### [GOAL OF THE EXERCISE]
Whenever a line contains "活动圆满举行", include it in the count; reply with the number of such lines in the data and nothing else.

### [DATA PROVIDED]
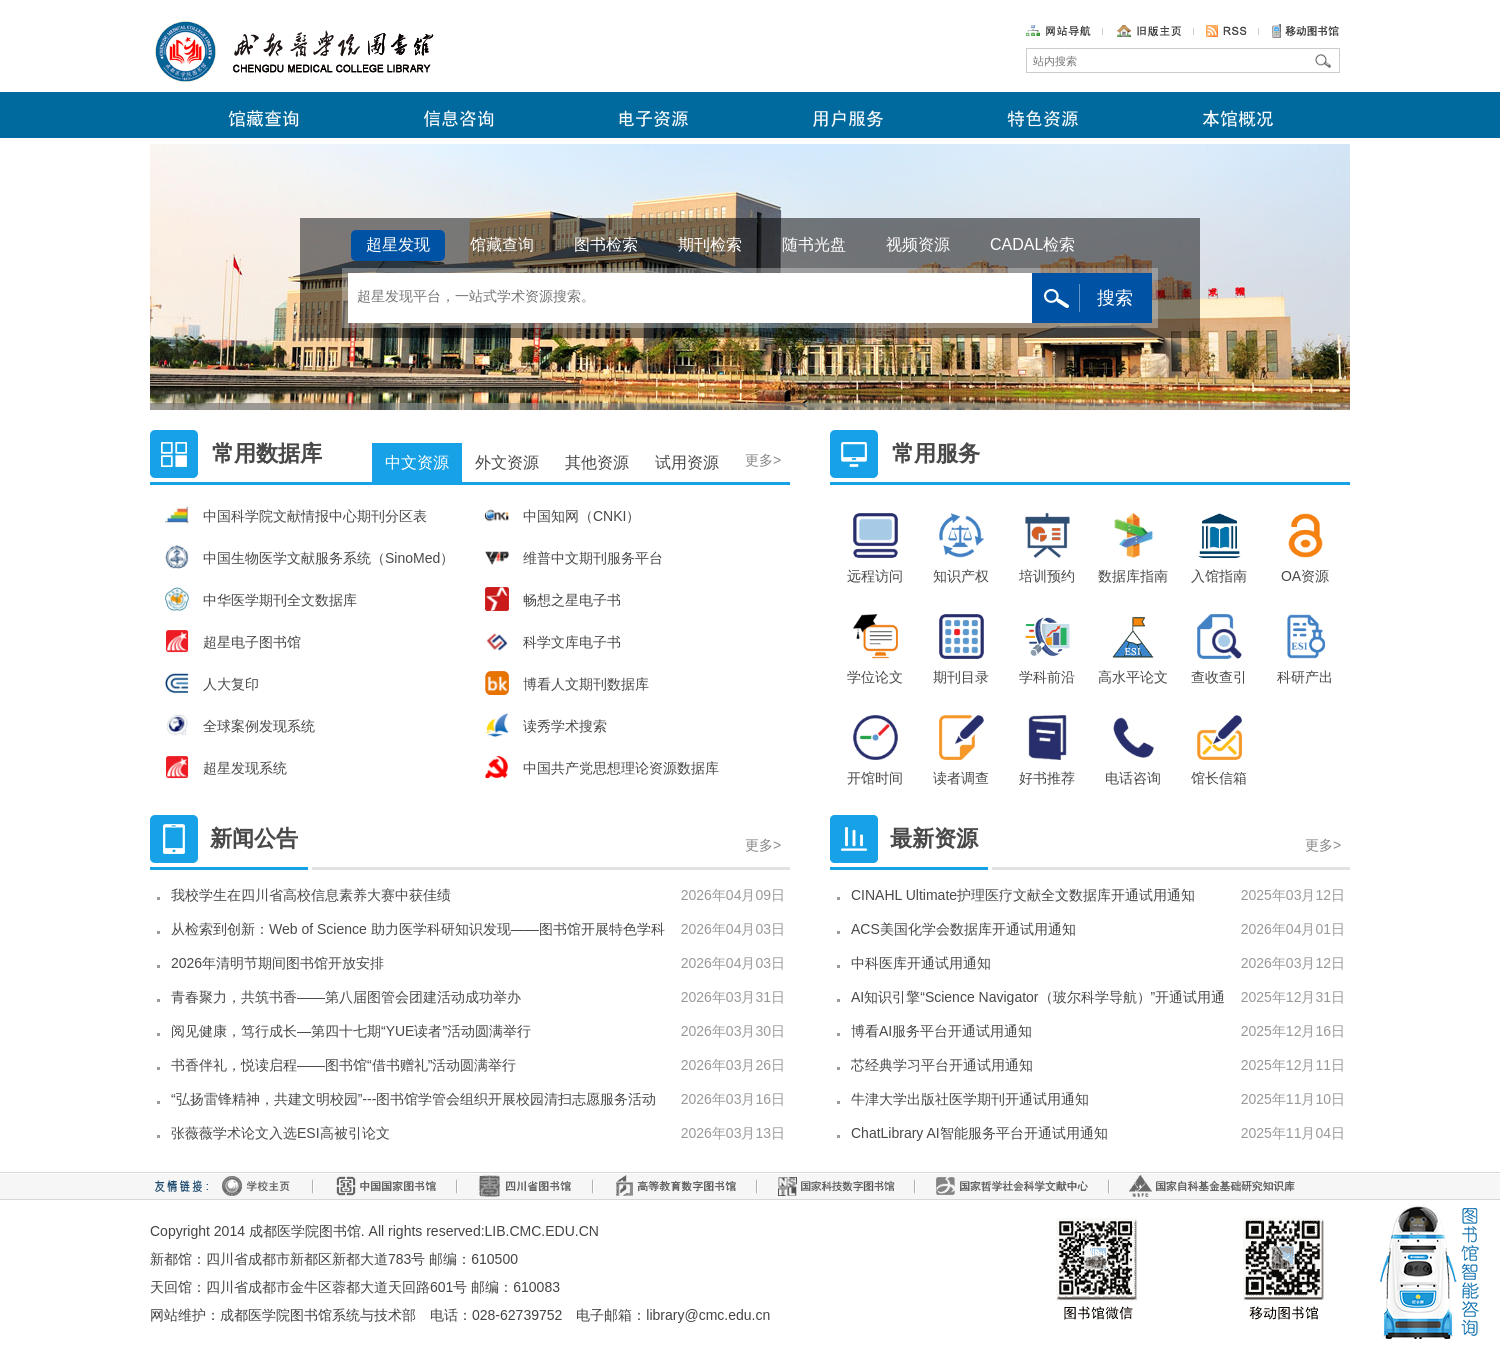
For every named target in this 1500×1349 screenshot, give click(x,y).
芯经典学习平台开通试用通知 (942, 1065)
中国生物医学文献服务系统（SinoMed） (309, 557)
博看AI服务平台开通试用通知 (941, 1031)
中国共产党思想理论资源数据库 (602, 767)
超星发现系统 (226, 767)
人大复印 (212, 683)
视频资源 (918, 244)
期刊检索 (710, 244)
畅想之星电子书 (553, 599)
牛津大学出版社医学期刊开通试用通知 (970, 1099)
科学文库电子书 (553, 641)
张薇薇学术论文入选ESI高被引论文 (280, 1133)
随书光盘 (814, 244)
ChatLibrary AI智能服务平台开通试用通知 (979, 1133)
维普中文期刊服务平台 (574, 557)
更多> (764, 438)
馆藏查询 (502, 244)
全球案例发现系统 (240, 725)
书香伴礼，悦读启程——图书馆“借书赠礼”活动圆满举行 (343, 1065)
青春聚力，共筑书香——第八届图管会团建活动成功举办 (346, 997)
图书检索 (606, 244)
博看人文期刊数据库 (567, 683)
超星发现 (398, 244)
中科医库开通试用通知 (921, 963)
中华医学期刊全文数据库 (261, 599)
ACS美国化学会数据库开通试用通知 (963, 929)
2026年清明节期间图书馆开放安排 (277, 963)
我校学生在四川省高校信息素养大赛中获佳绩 (311, 895)
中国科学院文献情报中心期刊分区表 (296, 515)
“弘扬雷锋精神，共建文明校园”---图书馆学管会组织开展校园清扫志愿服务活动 (413, 1099)
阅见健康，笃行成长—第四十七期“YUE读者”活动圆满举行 (351, 1031)
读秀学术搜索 (546, 725)
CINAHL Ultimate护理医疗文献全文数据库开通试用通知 (1023, 895)
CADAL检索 (1032, 244)
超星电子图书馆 (233, 641)
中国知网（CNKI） (562, 515)
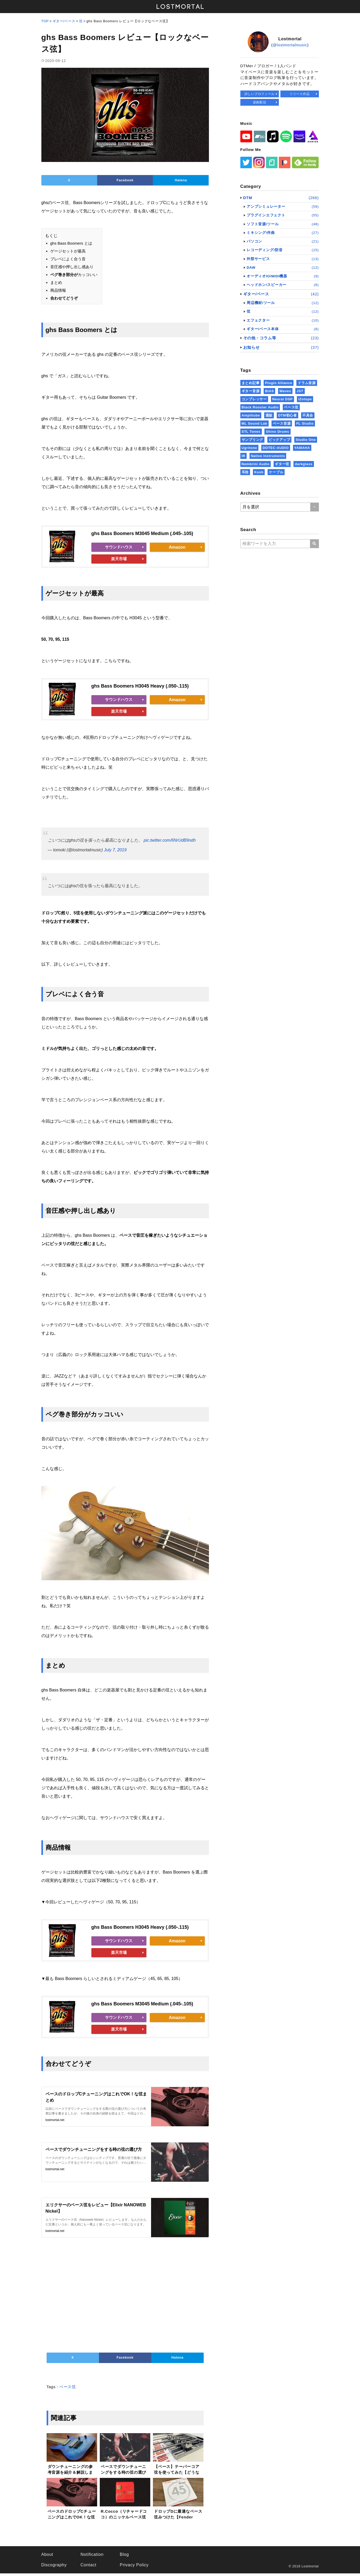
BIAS (269, 391)
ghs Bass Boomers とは (71, 244)
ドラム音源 (307, 383)
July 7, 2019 (115, 851)
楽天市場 (119, 560)
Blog (124, 2557)
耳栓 (245, 472)
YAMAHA (302, 448)
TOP (45, 21)
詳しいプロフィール (260, 94)
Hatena (181, 181)
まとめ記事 (251, 383)
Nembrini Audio (256, 464)
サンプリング (252, 440)
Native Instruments (268, 456)
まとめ (56, 284)
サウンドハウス (118, 548)
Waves (285, 391)
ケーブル (276, 472)
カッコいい (73, 276)
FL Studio (304, 423)
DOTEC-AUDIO (276, 448)
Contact (88, 2567)
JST (300, 391)
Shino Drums (277, 432)
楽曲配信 (259, 102)
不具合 (307, 415)
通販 (269, 415)
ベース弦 (67, 2389)
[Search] (314, 543)
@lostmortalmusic (290, 45)
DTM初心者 (287, 415)
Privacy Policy (134, 2567)
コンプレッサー (254, 399)
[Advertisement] (125, 2296)
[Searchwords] (275, 543)
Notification (91, 2557)
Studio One (306, 440)
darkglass (303, 464)
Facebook (125, 181)
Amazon (177, 548)
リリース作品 (300, 94)
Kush (259, 472)
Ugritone (249, 448)
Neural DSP (282, 399)
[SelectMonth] (279, 507)
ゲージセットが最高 (68, 252)
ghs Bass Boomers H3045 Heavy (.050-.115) (140, 687)
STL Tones (251, 432)
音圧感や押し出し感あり (71, 268)
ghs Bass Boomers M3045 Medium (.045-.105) (142, 534)
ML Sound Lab (254, 423)
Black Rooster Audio (260, 407)
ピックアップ (279, 440)
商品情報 (58, 291)
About (47, 2557)
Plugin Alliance (278, 383)
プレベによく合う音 (68, 260)
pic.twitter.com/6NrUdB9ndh (170, 841)
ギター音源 (251, 391)
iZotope (305, 399)
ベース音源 (282, 423)
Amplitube (251, 415)
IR (244, 456)
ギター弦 (282, 464)
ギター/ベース (64, 21)
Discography (54, 2567)
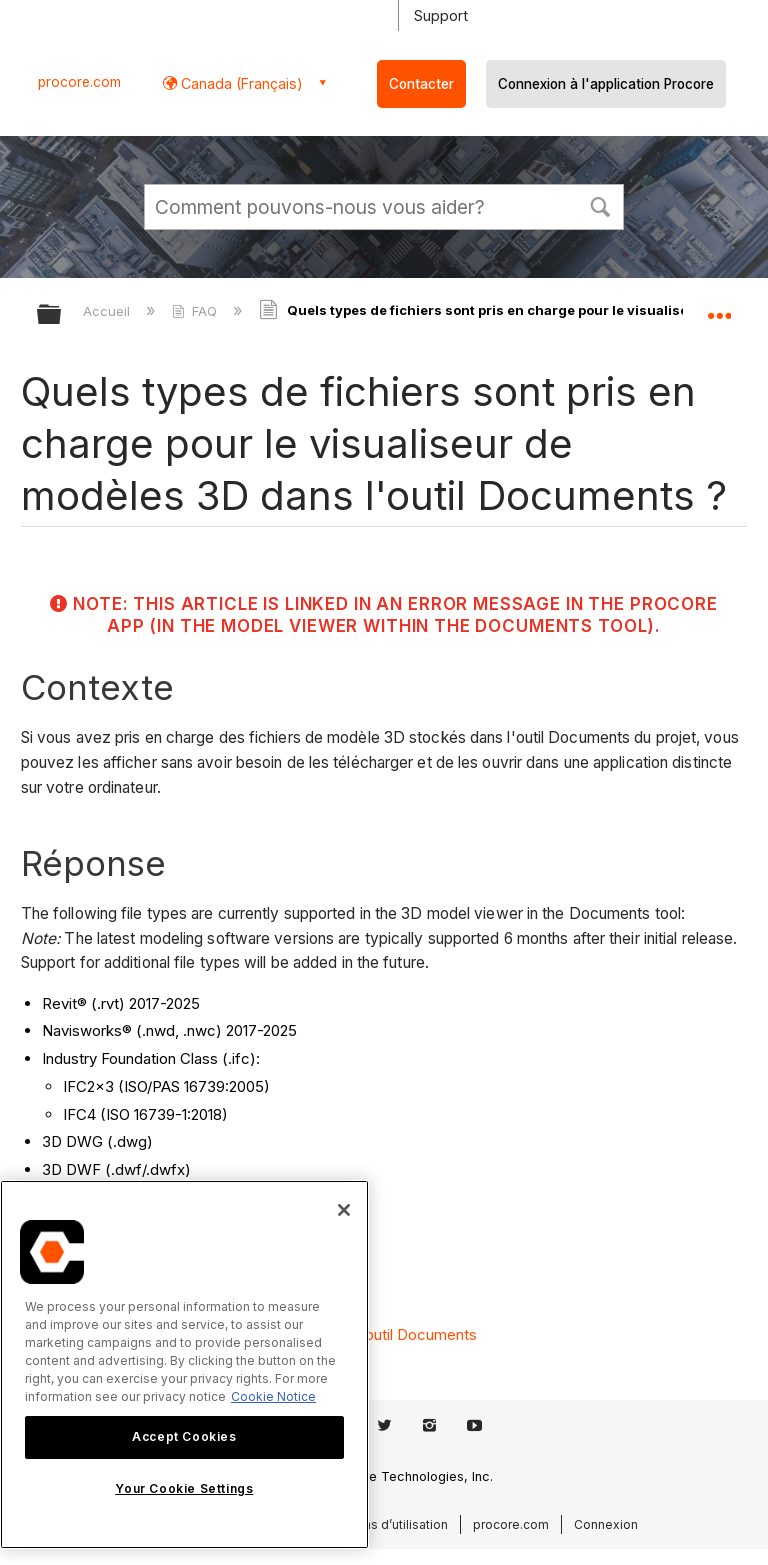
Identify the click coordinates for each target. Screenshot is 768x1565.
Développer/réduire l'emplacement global (719, 308)
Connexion (606, 1524)
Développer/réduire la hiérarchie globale (62, 315)
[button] (600, 205)
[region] (184, 1364)
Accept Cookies (184, 1436)
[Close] (344, 1210)
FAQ (196, 311)
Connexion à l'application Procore (606, 84)
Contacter (421, 84)
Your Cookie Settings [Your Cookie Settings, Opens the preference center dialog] (184, 1488)
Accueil (108, 311)
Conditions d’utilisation (381, 1524)
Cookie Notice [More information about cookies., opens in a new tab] (273, 1396)
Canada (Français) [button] (240, 83)
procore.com (79, 82)
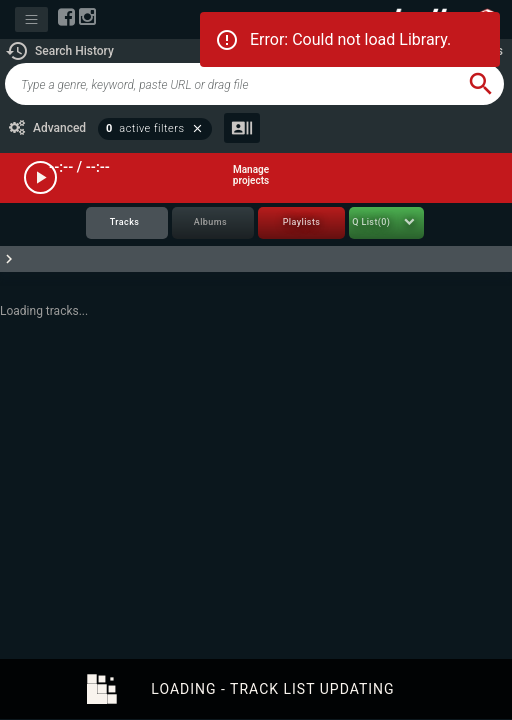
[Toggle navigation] (31, 19)
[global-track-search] (231, 84)
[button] (59, 51)
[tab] (127, 223)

### [FINAL ANSWER]
2